Exercise objective
Wherever the word "sīkdatnes" turns up in a line of the entries, copy that line.

Saved data entries:

################

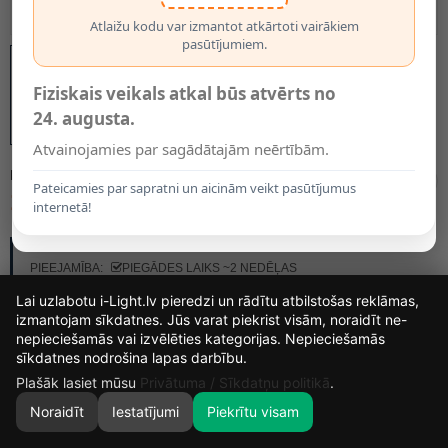
Atlaižu kodu var izmantot atkārtoti vairākiem
pasūtījumiem.
Fiziskais veikals atkal būs atvērts no
24. augusta.
Atvainojamies par sagādātajām neērtībām.
MODELIS:
2272-016
Pateicamies par sapratni un aicinām veikt pasūtījumus
10.49€
internetā!
RAŽOTĀJS:
BRILONER
PIEEJAMĪBA:
PIEGĀDES LAIKS ~2 NEDĒĻAS
Lai uzlabotu i-Light.lv pieredzi un rādītu atbilstošas reklāmas,
izmantojam sīkdatnes. Jūs varat piekrist visām, noraidīt ne-
nepieciešamās vai izvēlēties kategorijas. Nepieciešamās
15
21
52
48
sīkdatnes nodrošina lapas darbību.
DIENAS
STUNDAS
MIN.
SEK.
Plašāk lasiet mūsu
Privātuma / Sīkdatņu politikā
.
Noraidīt
Iestatījumi
Piekrītu visam
0
SĀKUMS
MEKLĒT
GROZS
MANS KONTS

################

Task solution
izmantojam sīkdatnes. Jūs varat piekrist visām, noraidīt ne-
sīkdatnes nodrošina lapas darbību.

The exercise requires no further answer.